When the Americans with Disabilities Act (ADA) was signed into law 30 years ago, it was the culmination of decades of activism, sacrifice and struggle by people with disabilities to protect basic rights long denied.

The New York Times called the law at the time “the most sweeping anti-discrimination measure since the Civil Rights Act of 1964.”

For the first time, discrimination against people with disabilities was prohibited by law. The ADA required reasonable accommodations in transportation, employment and public services.

But as with many things related to civil rights, too often the reality has not lived up to the law’s promise. 

For example, the coronavirus pandemic exposed the fragility of employment protections for people with disabilities. Despite regulations barring employment discrimination, even before the pandemic, people with disabilities had an unemployment rate double that of nondisabled people. In June, the unemployment rate for people with disabilities was twice what it was pre-pandemic, at 16.5%.

Is employment discrimination illegal under the ADA? Yes, but our current systems make it hard to prove and harder to enforce. 


Dorian Taylor, a Tacoma paralegal at Lavender Rights Project and a disability justice advocate, says the way he sees it, disability rights and the ADA might have opened important doors, but they fall short in terms of addressing the intersecting ways people with disabilities are marginalized. 

Taylor said where disability rights end, disability justice begins.

The concept of disability justice was born out of work by activists — disabled, mostly queer, people of color — in the early 2000s. They sought to prioritize the leadership of people with disabilities who experienced multiple forms of oppression stemming from racism, sexual orientation, gender identity, immigration status, incarceration status and other identities. 

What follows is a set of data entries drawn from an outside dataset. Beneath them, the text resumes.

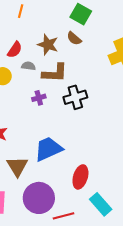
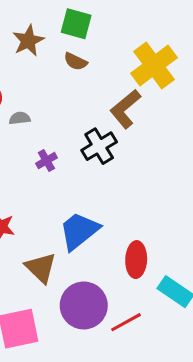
brown star: (48, 45) -> (28, 41), moved, turned -30
brown L-shape: (55, 73) -> (125, 109), moved, turned 152

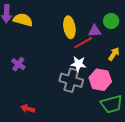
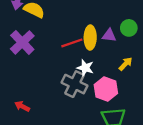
yellow ellipse: (69, 27) -> (90, 38), moved
red line: (83, 43) -> (72, 43), moved
purple cross: (18, 64) -> (22, 42), moved, size x1.6

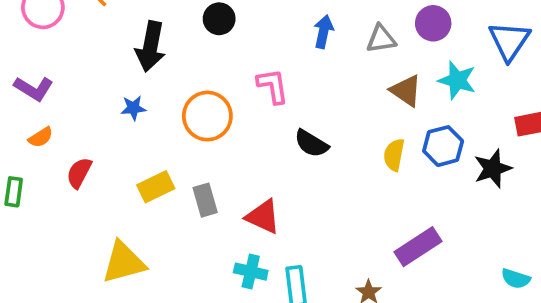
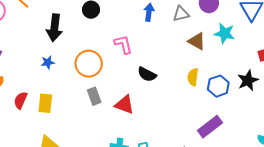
blue hexagon: (443, 146) -> (218, 86), moved
yellow rectangle: (156, 187) -> (45, 103), moved, turned -54
gray rectangle: (205, 200) -> (94, 96), moved
red triangle: (263, 217) -> (124, 105), moved

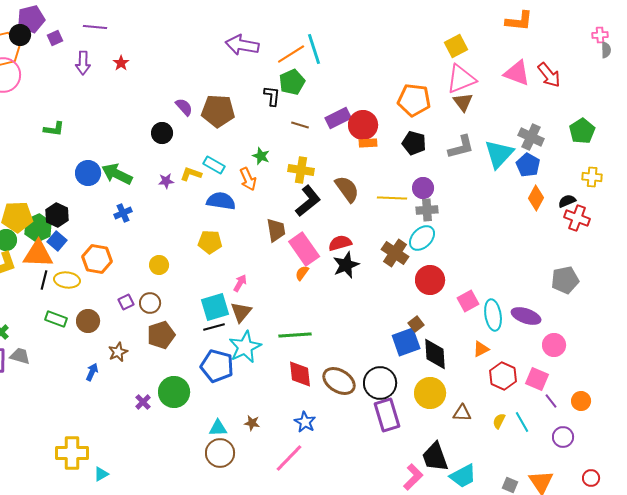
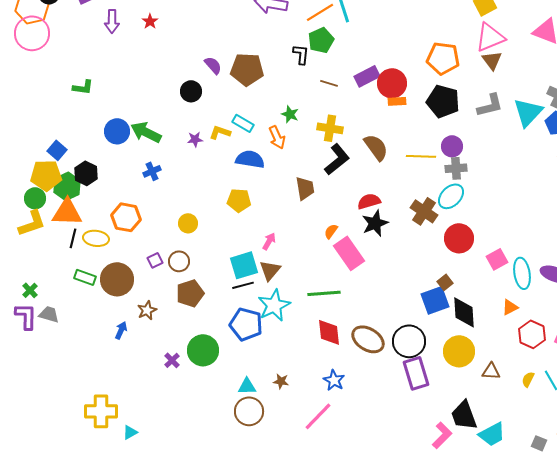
black pentagon: (414, 143) -> (443, 101), size x1.4
blue square: (57, 241) -> (57, 150), moved
pink rectangle: (304, 249) -> (349, 253), moved
brown circle: (88, 321) -> (117, 279), size x1.4

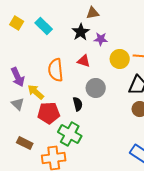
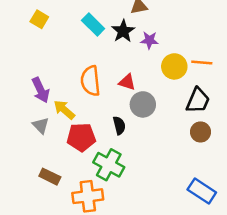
cyan rectangle: (44, 26) -> (93, 25), moved
red triangle: (84, 61) -> (127, 82), moved

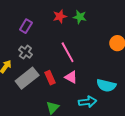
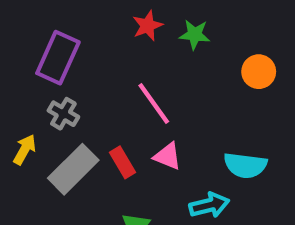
red star: (60, 16) -> (148, 26), moved
green star: (80, 17) -> (195, 35), moved
purple rectangle: (26, 26) -> (58, 58), size x1.6

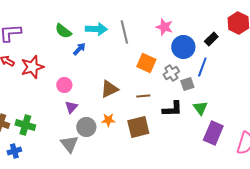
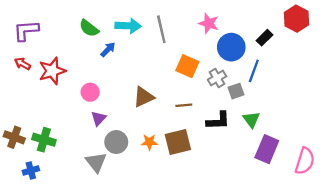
orange star: (108, 120) -> (149, 142), moved

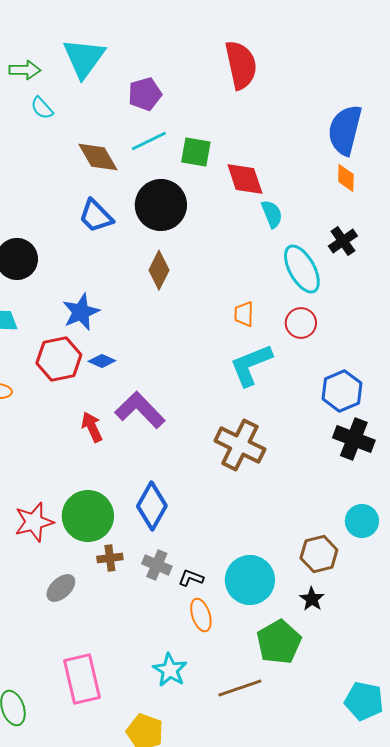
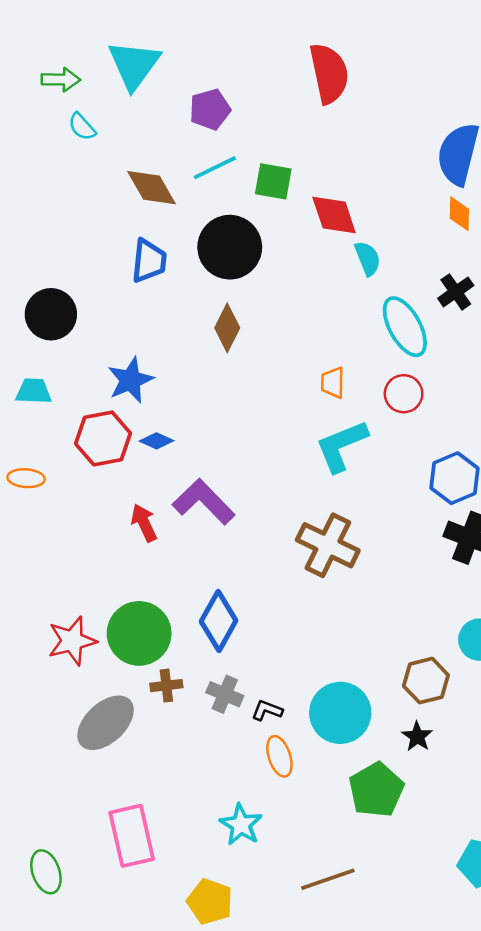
blue trapezoid: (96, 216) -> (149, 261), turned -129
gray ellipse: (61, 588) -> (106, 723), size x1.6
brown line: (240, 688) -> (328, 879), moved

As an example, the school-to-prison pipeline affects students of color, many of whom also have disabilities. Traditionally, the disability rights movement has seen it primarily as a race issue, whereas the disability justice movement would contend it’s more accurately a disability issue, too.

Part of the work of disability justice, Taylor said, is flipping our approach upside down and normalizing and prioritizing access needs for everyone. Taylor said if society had modeled itself around the need for ramps instead of stairs, for example, he wouldn’t be disabled as a wheelchair user.

My needs aren’t special. Framing them as special needs makes them seem like privileges. It makes it appear that you’re doing something special for somebody when you’re not, you’re just giving them access.
— Dorian Taylor

“My needs aren’t special,” Taylor said. “Framing them as special needs makes them seem like privileges. It makes it appear that you’re doing something special for somebody when you’re not, you’re just giving them access. You’re allowing them to do the same things that everybody else is doing. But framing access in that way puts the burden on the person who needs that access.”

What if every job asked every person if they had access needs and helped to meet them? What if every school asked every student? What if it were just a normal part of our daily processes?

A Zoom webinar presented by the Seattle Cultural Accessibility Consortium, moderated by consultant and advocate ChrisTiana ObeySumner, 10-11:30 a.m. Thursday, Aug. 6. Captioning and ASL interpreters provided. Register at eventbrite.com (information: 206-229-4168 or seattlecac@gmail.com).


People don’t understand the ADA was not a magic solution to the needs of people with disabilities, Taylor said. People think there’s a hotline to call if you are discriminated against or are denied access, but there’s not. Taylor said due to his disability, he has dealt with a lot of housing instability, with buildings not accessible to him. “People don’t realize if a building is inaccessible, you have to sue” to gain access, something that many people do not have the resources to do.

The current movement for racial justice highlights the importance of prioritizing disability justice, Taylor said. There are deep connections between disability and police brutality, as about 30% to 50% of people killed by law enforcement are people with disabilities, according to the Ruderman Foundation, and a third of incarcerated people have disabilities. But Taylor said a lot of people don’t see the Black Lives Matter movement as one that should focus on disability justice and often even some activists don’t prioritize accessibility or inclusion.

On the heels of Woodstock, teen campers are inspired to join the fight for disability rights. A Netflix documentary, free on YouTube. Watch online


“If a movement is not 100% inclusive, then it’s going to fail,” he said. “That’s the first rule of thumb in all progressive spaces, is that if you aren’t centering disability justice in everything, then it’s ultimately going to fail because you’ve already started out your movement with exclusion.”

This can be a hard lesson in the “go, go, go” urgent world of activism, Taylor said. But he said, “folks have to remember that whether or not somebody identifies as disabled politically, there are going to be disabled people in your space, no matter what you do.” What kind of environment will people come into? One that prioritizes their gifts and contributions or one that leaves them behind?

The lessons that disability justice teaches, Taylor said, of inclusion, care and addressing the root of unjust systems, can make things better for the whole society.

“I would like to see disability justice be a part of not only dismantling systems,” he said, “but being building blocks to create a better and more sustainable world.”